Questions? Need help? firstname.lastname@example.org. Email me, or we can meet in person, Levine or main campus, or in Zoom, if needed.
One of your first semester textbooks is available in CINAHL (in addition to being available through your e- textbook service). CINAHL is mostly peer-reviewed journal articles, but there are exceptions like this.
Almost all of our journals and electronic resources are available online to the entire AppState community. We're mostly buying ebooks for programs with many "distance" students.
But we do have additional services for you. As an "AppState Online" student, you may have physical books mailed to you. Click the Request button in the Library Catalog to trigger this.
Also, you might occasionally find an old article that we only have in paper volumes. You can request that these articles be scanned and emailed to you. Use our ILLiad system.
Also, everyone can use ILLiad in general to request articles, books, and theses that we do not have immediate access to. ILLiad is our InterLibrary "Loan" service. It's generally 24-48 hours for articles.
Also, contact me as needed. email@example.com
Too few results
Break down your search into just a few concepts. Use only a few words or phrases. Think about what language the researchers would use and watch for alternatives. Leave out any extra non-specific words that will exclude useful results from your search.
Researchers might have used:
perioperative OR pre-operative OR post-operative OR surgical OR surgery OR "operating room"
Too many results
When you're finding many results, it's an opportunity to add more search words, and more specific words, to eliminate articles that are not quite on your topic. It's an opportunity to focus more on only the most recent articles. Even when I need primary articles, I am more likely to look first for recent review articles when I'm overwhelmed by lots of results.
Getting full text
We have lots of full text for most searches--not all. The Find@ASU button will usually give you electronic full text, but not always. Sometimes Find@ASU might take you to the journal but not the exact article. This becomes more obvious when you are finding few results. In these cases, use the journal site to find the article.
Need to talk about it?
Email me with questions or to set up a web conference. firstname.lastname@example.org
I'd like to hear about especially difficult searches and of course, broken links.
Choosing search words is a challenge for researchers. Sometimes, there is not a good fit between the possible words and the concepts. Other times, you just don't know what the best words are at first.
1. Keep it simple. Choose a word or short phrase (in quotation marks, if it helps) for each concept. Which words distinguish your concept? Many words you might use could show up in many articles on lots of topics. Don't bother with those, if you can avoid them.
2. Before you start, think. What words would researchers use? Think about narrower words, broader words, and words that are related. Consider jotting them down or making a document that you can copy and paste from.
3. Watch for alternative words as you go. Look at the subject headings.
4. As you go, think about adding more words to get fewer results that are more focused on your topic. Or try taking words out or substituting in words with broader meanings, in order to get more results. You can search on authors, methodologies, data sources, outcomes, or almost anything else of interest.
5. Consider searching in the CINAHL Headings and PubMed MeSH databases before you start really searching for articles.
6. You can ask for help also.
7. Above, I suggested using just one word or short phrase for each concept. If you have synonyms or related terms, you can search on them at the same time using OR.
examples: (teenagers OR adolescents OR youths)
("eating disorders" OR bulimia OR anorexia)
(carolina OR virginia OR appalach*)
You can also use the asterisk, to search for different variations of a word.
Example: theor* will find all these: theory, theories, theoretical
Asterisks don't work, and are not necessary, in Google Scholar (and Google).
Mostly, don't use quotation marks in PubMed.

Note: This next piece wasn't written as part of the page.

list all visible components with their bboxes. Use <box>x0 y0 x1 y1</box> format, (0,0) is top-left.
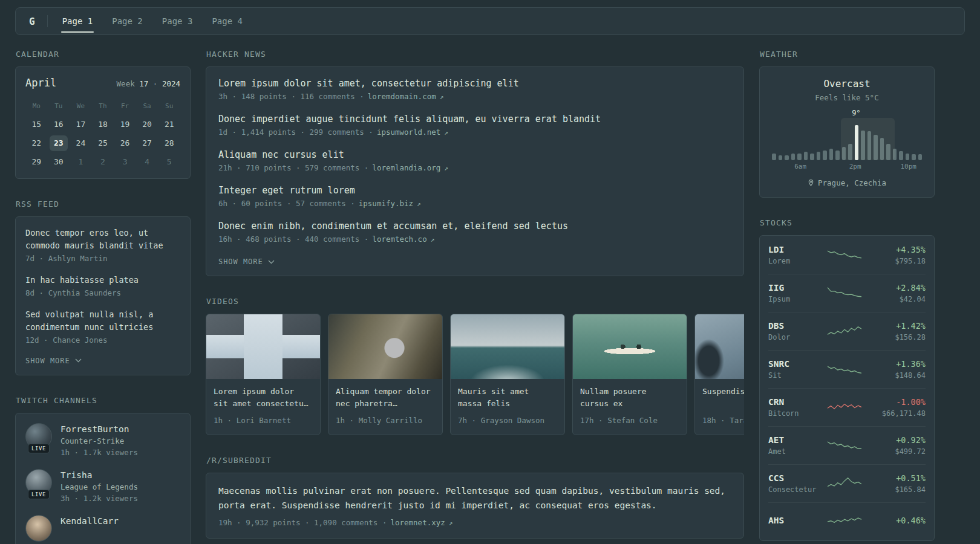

They override PubMed's automatic term mapping system.
Helps with creating an answerable, useful question. Helps with choice of search words.

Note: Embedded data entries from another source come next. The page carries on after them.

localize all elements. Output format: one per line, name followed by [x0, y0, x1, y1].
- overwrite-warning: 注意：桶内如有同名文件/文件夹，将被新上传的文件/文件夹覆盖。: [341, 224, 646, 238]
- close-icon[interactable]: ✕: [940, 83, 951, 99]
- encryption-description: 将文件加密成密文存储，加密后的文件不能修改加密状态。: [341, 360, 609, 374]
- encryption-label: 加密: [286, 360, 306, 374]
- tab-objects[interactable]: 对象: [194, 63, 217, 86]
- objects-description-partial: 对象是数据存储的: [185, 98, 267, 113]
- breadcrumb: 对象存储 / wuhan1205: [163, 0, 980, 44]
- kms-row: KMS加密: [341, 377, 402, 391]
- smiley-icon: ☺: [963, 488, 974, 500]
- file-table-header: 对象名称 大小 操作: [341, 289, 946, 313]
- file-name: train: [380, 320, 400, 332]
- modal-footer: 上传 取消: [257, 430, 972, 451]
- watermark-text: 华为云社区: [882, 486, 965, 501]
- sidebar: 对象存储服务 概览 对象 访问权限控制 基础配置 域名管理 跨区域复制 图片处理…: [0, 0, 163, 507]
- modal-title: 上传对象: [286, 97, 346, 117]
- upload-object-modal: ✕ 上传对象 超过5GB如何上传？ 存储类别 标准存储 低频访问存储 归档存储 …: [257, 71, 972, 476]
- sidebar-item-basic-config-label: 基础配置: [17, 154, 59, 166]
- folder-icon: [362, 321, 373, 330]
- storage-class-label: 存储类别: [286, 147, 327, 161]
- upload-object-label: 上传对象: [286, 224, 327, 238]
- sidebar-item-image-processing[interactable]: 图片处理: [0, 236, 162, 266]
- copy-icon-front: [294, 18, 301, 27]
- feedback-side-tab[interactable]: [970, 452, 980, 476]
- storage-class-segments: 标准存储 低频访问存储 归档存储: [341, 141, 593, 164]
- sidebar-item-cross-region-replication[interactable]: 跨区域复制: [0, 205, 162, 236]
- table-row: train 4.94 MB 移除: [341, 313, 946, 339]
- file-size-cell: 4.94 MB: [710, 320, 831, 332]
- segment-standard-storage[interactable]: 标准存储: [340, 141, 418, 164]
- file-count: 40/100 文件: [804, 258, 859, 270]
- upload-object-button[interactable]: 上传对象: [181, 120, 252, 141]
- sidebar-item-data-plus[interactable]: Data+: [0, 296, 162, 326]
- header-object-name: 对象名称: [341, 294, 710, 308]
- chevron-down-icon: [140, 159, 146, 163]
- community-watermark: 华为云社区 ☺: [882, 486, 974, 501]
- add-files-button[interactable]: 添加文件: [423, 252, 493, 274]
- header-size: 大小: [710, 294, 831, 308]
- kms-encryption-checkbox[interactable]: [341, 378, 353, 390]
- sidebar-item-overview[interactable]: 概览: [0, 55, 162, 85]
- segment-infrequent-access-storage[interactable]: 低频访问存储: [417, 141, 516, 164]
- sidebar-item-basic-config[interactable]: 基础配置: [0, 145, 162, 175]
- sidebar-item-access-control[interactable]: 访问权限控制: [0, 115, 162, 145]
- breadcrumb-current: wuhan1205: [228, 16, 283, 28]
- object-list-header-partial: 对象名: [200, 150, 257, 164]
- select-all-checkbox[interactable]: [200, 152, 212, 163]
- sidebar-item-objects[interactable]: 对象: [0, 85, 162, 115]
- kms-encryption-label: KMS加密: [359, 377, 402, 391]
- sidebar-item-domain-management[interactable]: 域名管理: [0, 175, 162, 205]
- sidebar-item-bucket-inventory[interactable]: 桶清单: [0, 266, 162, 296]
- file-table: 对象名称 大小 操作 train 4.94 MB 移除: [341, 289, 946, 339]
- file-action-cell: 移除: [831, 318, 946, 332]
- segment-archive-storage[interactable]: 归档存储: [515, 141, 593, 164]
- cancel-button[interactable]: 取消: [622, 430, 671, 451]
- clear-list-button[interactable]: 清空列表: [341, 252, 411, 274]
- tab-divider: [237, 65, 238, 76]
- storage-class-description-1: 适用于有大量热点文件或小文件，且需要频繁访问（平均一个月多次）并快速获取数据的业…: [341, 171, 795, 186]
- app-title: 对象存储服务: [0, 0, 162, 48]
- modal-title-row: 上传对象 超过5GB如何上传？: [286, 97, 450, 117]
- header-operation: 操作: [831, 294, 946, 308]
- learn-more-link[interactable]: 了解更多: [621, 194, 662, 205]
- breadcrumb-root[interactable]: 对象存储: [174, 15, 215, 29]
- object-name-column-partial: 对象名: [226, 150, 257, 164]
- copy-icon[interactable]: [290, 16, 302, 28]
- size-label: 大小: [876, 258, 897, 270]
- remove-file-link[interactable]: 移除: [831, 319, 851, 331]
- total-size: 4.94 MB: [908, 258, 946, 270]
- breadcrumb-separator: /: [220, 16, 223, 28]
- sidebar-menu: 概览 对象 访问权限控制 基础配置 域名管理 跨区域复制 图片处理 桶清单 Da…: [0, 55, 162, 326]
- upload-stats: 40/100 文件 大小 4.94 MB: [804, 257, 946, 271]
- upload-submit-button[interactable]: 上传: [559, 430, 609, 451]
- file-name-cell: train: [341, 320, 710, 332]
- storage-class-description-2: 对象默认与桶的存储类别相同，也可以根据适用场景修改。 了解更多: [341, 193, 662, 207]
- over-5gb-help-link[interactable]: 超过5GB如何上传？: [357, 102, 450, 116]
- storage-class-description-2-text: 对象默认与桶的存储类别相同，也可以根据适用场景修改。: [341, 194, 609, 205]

Problem or population -- soccer players
Intervention -- preventive training (or more specific type of preventive training)
Comparison treatment (or placebo) -- alternate type of preventive training? what's being used up to now.
Outcome -- count frequency and severity of injuries. Missed games or training.
Books on the health sciences are on the 3rd floor, in the northeast corner. They start with R. Look for the books focusing on Nursing in the RT area.
Many of our Nursing books are ebooks.
AppState Online students -- We mostly have ebooks for you. Well, we really mostly have journal articles, and more journal articles, for you. But we do also have a system to mail you physical books, if that's what you need. See this library guide.
Need a DOI? Check the article carefully first. Search CrossRef here. But also for older articles, from before about 2010-2012, there might not be a DOI. Even some current articles, from competent but low cost journals usually, will not have DOI numbers.